South Africans should prepare for months of petrol price pain, says Dawie Roodt
South Africans should not expect meaningful relief at the pumps in the coming months, despite the recent easing in global oil prices following signs of de-escalation in the Middle East conflict.
This is the message from Dawie Roodt, a renowned South African economist and director of the financial services and wealth management company, Efficient Wealth.
Speaking in an interview with NSN, Roodt said consumers should not expect oil prices to fall sharply in the short term.
He explained this is because many countries depleted their strategic reserves during the crisis and will now need to rebuild them.
“Over the next couple of months, there will be demand from many countries just to top up on their reserves,” he said.
Because of this, he said South Africans shouldn’t expect oil prices to fall sharply in the short term, despite the recent cuts, which, of course, have been good news for South Africa.
Although he believes the long-term outlook for oil is more favourable, Roodt stressed that any significant decline is likely to take time.
He argued that the correct level for oil prices is likely well below $70 a barrel and suggested that around $65 would be appropriate.
Roodt also warned that geopolitical risks remain. “There’s always the risk that the president of the United States may decide to kick-start the war all over again, and then all bets are off the table.”
Even if international oil prices decline, Roodt believes South African motorists will not immediately benefit because government finances are likely to delay any meaningful reduction in fuel prices.
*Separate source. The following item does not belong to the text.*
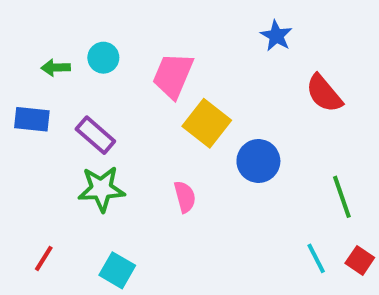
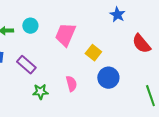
yellow square: (207, 123) -> (93, 53), moved, size x0.7
green star: (101, 189) -> (40, 92), moved, size x0.7
pink semicircle: (185, 197) -> (71, 84), moved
“I think in South Africa we will see a reduction in the petrol price, not in the next month or two because the Minister of Finance is likely to try to recoup some of the lost tax revenue,” he said.
“So he will keep the taxes relatively high until he’s got his money back that he’s so-called given to us, and then the petrol price can come down quite nicely.”
Fuel levy disappointment

As a result, Roodt expects South Africans to endure several more months of elevated fuel costs before conditions begin to improve.
“Don’t expect the petrol price to come down immediately. Wait another two months or so, then you’re going to see some of that,” he said.
Fuel price recoveries for July, which were already positive, have continued to push in the right direction, lining motorists up for an even bigger cut at the pumps next month.
According to the Central Energy Fund’s data for the end of week three in June, petrol prices show an over-recovery of R2.87 per litre, while diesel recoveries are far higher, between R4.53 and R4.92 per litre.
However, while over-recoveries at these levels would normally put huge price cuts on the cards for motorists, the end of the National Treasury’s fuel levy relief will offset this.
After adding half of the fuel levy relief back into prices in June, the relief will fully terminate in July.
This will see R1.50 per litre be added back into petrol prices next month, with diesel prices having R1.96 per litre reintroduced.
In addition, even with a price cut in July, fuel prices would remain significantly higher than they were before the war.
Despite the short-term pain, Roodt believes lower oil prices over the next year could have significant economic benefits by easing inflationary pressures and paving the way for lower interest rates.
“If I’m right on the oil price in a year’s time, at say $70 or even below that, then all sorts of positive things will come into play, and the inflation rate is likely to come down quite sharply to well below 3%.”
That, in turn, would give the central bank room to reduce borrowing costs. “I think the Reserve Bank is not going to increase rates anymore,” Roodt said.
“In 10 months or so, there will be ample space for the Reserve Bank to start cutting interest rates as well.”